Cross-Modality Person Re-Identification Algorithm Based on Two-Branch Network
Round 1
Reviewer 1 Report
The authors of this article present a study on cross-modality (IR and color images) applied to the person re-identification in multi-view video sequences.
The methodology, which is clearly explained, relies on color encoding of IR images on the one hand, and on neural networks based on the Resnet-50 model on the other.
Experimental results show that the approach proposed by the authors achieves superior performance compared with the state of the art.
In order to improve the quality of this article, the following points need to be addressed:
1- The choice to colorize IR images is certainly coherent. However, color encoding IR images generates color differences with respect to the ground truth. Another solution would be to do the opposite: retain the native IR images and transform the color images into grayscale. It would therefore be advisable to quantify the performance of such an approach and report it in a new version of the article.
2- As indicated in the literature, the Resnet-50 backbone is not the best compromise in terms of classification performance vs. complexity. EfficientNet-type models are more efficient. A further study of the contribution of such models is welcome for the new version of the article.
Author Response
Please see the attachment.
Author Response File: Author Response.pdf
Reviewer 2 Report
Author mentioned feature extraction of different modalities, without explanation how features are constructed, methodology of feature extraction. This is crucial element without detailed explanation and that should be improved. Especially that should be explained in light of two branch network, modality and identity feature , likewise feature embedding .

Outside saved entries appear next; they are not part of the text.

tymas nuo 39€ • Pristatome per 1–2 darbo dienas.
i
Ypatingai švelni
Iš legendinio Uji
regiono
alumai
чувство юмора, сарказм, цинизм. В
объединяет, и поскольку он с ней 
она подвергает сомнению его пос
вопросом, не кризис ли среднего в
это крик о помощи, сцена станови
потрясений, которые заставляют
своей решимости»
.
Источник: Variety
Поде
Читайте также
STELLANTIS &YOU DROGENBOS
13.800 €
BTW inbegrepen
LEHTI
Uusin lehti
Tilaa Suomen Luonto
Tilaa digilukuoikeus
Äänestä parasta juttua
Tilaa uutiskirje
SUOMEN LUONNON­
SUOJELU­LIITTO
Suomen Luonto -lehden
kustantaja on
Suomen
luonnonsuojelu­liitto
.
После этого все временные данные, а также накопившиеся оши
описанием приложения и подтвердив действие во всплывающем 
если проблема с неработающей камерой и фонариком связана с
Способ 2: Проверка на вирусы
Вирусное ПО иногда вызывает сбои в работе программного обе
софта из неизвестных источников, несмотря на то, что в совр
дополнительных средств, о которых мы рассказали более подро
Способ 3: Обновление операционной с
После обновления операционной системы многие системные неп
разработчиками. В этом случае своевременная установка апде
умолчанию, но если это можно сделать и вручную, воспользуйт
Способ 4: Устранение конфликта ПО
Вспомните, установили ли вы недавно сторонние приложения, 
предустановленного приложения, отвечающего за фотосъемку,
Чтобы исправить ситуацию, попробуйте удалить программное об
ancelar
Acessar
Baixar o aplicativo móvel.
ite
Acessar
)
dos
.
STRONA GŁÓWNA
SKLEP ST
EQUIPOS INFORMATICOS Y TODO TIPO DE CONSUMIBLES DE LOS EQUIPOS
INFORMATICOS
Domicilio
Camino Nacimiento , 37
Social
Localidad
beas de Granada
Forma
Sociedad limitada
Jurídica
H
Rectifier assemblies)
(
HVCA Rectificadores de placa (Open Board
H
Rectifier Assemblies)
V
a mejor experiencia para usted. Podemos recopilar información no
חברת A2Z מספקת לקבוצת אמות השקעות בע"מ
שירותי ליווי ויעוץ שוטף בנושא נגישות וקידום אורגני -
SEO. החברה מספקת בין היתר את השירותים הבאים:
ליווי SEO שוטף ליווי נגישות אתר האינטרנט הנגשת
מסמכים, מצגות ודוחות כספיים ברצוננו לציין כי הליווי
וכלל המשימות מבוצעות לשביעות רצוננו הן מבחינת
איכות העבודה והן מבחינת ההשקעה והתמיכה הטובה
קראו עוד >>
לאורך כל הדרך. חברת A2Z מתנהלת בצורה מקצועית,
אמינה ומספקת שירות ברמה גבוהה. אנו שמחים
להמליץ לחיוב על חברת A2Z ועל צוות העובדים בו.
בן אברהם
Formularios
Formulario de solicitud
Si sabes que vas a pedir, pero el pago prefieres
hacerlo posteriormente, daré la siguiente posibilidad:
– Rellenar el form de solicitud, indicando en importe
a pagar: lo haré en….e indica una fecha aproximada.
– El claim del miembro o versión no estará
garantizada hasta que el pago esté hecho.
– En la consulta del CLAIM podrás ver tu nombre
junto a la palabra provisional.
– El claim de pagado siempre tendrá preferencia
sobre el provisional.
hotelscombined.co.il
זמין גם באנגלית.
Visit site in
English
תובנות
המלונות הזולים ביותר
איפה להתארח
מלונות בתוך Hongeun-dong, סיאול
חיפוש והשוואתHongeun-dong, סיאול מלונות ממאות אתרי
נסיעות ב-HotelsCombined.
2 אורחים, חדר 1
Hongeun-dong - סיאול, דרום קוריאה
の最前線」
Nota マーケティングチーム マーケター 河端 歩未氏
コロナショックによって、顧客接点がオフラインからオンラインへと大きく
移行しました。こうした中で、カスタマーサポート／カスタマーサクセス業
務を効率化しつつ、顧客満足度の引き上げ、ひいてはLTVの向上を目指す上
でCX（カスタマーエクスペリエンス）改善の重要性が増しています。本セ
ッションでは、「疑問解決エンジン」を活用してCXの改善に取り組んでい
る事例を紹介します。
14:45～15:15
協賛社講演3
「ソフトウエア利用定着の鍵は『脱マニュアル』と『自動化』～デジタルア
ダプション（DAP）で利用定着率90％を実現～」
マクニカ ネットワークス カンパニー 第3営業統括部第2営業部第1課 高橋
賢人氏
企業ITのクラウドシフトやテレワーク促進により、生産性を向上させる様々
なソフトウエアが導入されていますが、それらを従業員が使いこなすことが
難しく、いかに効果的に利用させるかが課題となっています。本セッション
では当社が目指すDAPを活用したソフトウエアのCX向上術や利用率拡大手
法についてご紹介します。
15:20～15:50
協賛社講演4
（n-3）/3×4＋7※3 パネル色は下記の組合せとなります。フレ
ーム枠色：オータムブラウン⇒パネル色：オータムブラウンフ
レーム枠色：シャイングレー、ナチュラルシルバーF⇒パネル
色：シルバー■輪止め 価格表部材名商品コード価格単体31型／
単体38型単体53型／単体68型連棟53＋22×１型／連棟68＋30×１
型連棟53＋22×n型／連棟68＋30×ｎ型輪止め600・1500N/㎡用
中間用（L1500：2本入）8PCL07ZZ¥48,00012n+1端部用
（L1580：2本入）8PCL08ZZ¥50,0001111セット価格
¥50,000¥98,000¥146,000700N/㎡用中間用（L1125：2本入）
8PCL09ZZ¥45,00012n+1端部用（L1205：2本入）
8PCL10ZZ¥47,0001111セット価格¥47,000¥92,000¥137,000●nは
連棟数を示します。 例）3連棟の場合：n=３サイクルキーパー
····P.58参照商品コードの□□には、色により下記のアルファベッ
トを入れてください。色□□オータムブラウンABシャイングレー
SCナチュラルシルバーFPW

It would be interesting to have comparative study for inclusion of additional layer with fuzzy logic for better performance on top of proposed model.
Author mentioned feature extraction of different modalities, without explanation how features are constructed, methodology of feature extraction. This is crucial element without detailed explanation and that should be improved. Especially that should be explained in light of two branch network, modality and identity feature , likewise feature embedding .
It would be interesting to have comparative study for inclusion of additional layer with fuzzy logic for better performance on top of proposed model.
Author Response
Please see the attachment.
Author Response File: Author Response.pdf
Reviewer 3 Report
The paper proposed a two-branch cross-modality person re-identification algorithm and utilized infrared image colorization to pre-process IR images. Converting IR data into color data is novel and helps reduce the discrepancies between inter-modality images. The method is evaluated on public datasets and shows improvement compare to existing methods. The paper also presents comprehensive ablation studies to show the effectiveness of the design. The paper needs some polish and edits on languages.
Author Response
Please see the attachment.
Author Response File: Author Response.pdf
Round 2
Reviewer 1 Report
The authors have answered my questions and made the corresponding corrections in the new version of their article.
I therefore suggest accepting this new version.